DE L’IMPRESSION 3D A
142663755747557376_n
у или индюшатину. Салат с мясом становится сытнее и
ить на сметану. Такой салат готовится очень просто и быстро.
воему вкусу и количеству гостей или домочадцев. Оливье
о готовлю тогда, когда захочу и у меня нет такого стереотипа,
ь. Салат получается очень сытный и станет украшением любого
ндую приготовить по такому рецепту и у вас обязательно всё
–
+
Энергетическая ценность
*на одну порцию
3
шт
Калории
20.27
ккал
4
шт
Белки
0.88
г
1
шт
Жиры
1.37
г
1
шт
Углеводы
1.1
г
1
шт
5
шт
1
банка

· · · · · · ·

WHAT YOU NEED TO DO -
Each record must be transcribed exactly, with nothing left out.

SOLUTION TO THIS EXERCISE -
DE L’IMPRESSION 3D A
142663755747557376_n
у или индюшатину. Салат с мясом становится сытнее и
ить на сметану. Такой салат готовится очень просто и быстро.
воему вкусу и количеству гостей или домочадцев. Оливье
о готовлю тогда, когда захочу и у меня нет такого стереотипа,
ь. Салат получается очень сытный и станет украшением любого
ндую приготовить по такому рецепту и у вас обязательно всё
–
+
Энергетическая ценность
*на одну порцию
3
шт
Калории
20.27
ккал
4
шт
Белки
0.88
г
1
шт
Жиры
1.37
г
1
шт
Углеводы
1.1
г
1
шт
5
шт
1
банка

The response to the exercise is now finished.